When P(x-risk) is low, then the expected value is low for neartermists (since they only care about the next ~few generations) and high for longtermists (since they care about all future generations). Here, longtermists will focus on x-risks, while neartermists won't.

I think for moderate to high levels of x-risk, another potential divergence is that while both longtermism and non-longtermism axiologies will lead you to believe that large scale risk prevention and mitigation is important, specific actions people take may be different. For example:
 

  • non-longtermism axiologies will all else equal be much more likely to prioritize non-existential GCRs over existential
  • mitigation (especially worst-case mitigation) for existential risks is comparatively more important for longtermists than for non-longtermists.

Some of these divergences were covered at least as early as Parfit (1982). (Note: I did not reread this before making this comment). 

I agree that these divergences aren't very strong for traditional AGI x-risk scenarios, in those cases I think whether and how much you prioritize AGI x-risk depends almost entirely on empirical beliefs. 

Agreed, that's another angle. NTs will only have a small difference between non-extinction-level catastrophes and extinction-level catastrophes (eg. a nuclear war where 1000 people survive vs one that kills everyone), whereas LTs will have a huge difference between NECs and ECs.

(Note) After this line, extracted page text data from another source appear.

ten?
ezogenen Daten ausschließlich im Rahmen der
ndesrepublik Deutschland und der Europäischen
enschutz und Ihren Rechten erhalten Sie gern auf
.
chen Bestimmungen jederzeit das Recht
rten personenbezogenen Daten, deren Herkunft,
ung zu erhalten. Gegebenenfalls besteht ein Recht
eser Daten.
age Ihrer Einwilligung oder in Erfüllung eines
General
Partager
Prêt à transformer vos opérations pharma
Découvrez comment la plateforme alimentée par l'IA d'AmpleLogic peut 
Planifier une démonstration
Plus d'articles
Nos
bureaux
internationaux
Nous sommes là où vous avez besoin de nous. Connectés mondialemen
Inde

But again, whether non-extinction catastrophe or extinction catastrophe, if the probabilities are high enough, then both NTs and LTs will be maxing out their budgets, and will agree on policy. It's only when the probabilities are tiny that you get differences in optimal policy.

I think you are very interested in cause area selection, in the sense of how these different cause areas can be "rationally allocated" in some sort of normative, analytical model that can be shared and be modified.

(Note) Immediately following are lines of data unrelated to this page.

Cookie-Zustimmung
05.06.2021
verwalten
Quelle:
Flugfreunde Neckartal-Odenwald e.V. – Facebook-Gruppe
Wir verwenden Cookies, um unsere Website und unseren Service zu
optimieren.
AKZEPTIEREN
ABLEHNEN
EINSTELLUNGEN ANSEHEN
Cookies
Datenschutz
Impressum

For example, you might want such a model because you can then modify underlying parameters to create new allocations. If the model is correct and powerful, this process would illuminate what these parameters and assumptions are, laying bare and reflecting underlying insights of the world, and allowing different expression of values and principles of different people.

 

The above analytical model is in contrast to a much more atheoretical "model", where resources are allocated by  the judgement of a few people who try to choose between causes in a modest and principled way.

 

I'm not sure your goal is possible. 

In short, it seems the best that can be done is for resources to be divided up, in a way bends according to principled but less legible decisions made by the senior leaders. This seems fine, or at least the best we can do.

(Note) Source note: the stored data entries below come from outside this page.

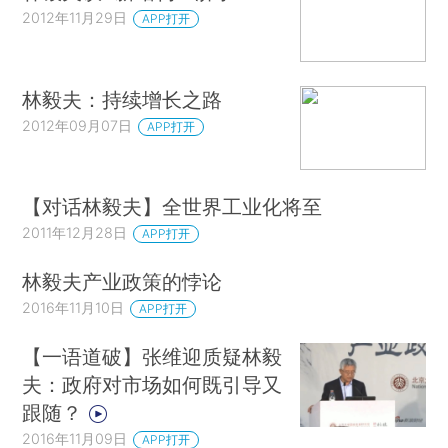
2012年11月29日
APP打开
林毅夫：持续增长之路
2012年09月07日
APP打开
【对话林毅夫】全世界工业化将至
2011年12月28日
APP打开
林毅夫产业政策的悖论
2016年11月10日
APP打开
【一语道破】张维迎质疑林毅
夫：政府对市场如何既引导又
跟随？
2016年11月09日
APP打开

Below are some thoughts about this. The first two points sort of "span or touch on" considerations, while I think Cotra's points are the best place to start from.

Something that I think confuses even people who spend a lot of time engaging with EA material, is that EA is not really quite a method to find cause areas and interventions. It's a social movement that has found several cause areas and interventions.

I think one key difference this perspective brings is that cause areas and new kinds of interventions are limited by the supply of high quality leadership, management and judgement, and somewhat less that they haven't been "discovered" or "researched", in the sense we could just write about it.

Another key difference is that the existing, found cause areas, are often influenced by historical reasons. So they aren't an absolute guide to what's should be done.


 

  • This post by Applied Divinity Studies (which I suspected is being arch and slightly subversive) asking about what EAs on the forum (much less the public) are supposed to do to inform funding decisions, if at all.
    • (This probably isn't the point ADS wanted to make or would agree with) but my takeaway is that judgement on any cause is hard and valuable and EA forum discussion is underpowered and largely ineffective.
      • It raises the question: What is the role and purpose of this place? Which I've tried to interrogate and understand (my opinion has fallen with new updates and reached a sort of solipsistic nadir).
  • Ajeya Cotra's reasoning in this interview basically addresses your question most directly and seems close to the best a human being or EA can do right now:

the next dollar it would spend would actually be aiming to help humans. But I really don’t see it for the longtermist versus near-termist worldview, because of the massive differences in scale posited, the massive differences in scale of the world of moral things posited, and because the longtermist worldview could always just sit and wait.

 

I think we’ve moved into a bit more of an atheoretical perspective, where there may be a larger number of buckets of giving, and each of those buckets of giving will have some estimate of cost effectiveness in terms of its own kind of native units.

 

So, we’re kind of moving into something where we sort of talk tranche by tranche...and we try to do our best to do the math on them in terms of the unit of value purchase per dollar, and then also think about these other intangibles and argue really hard to come to a decision about each bucket.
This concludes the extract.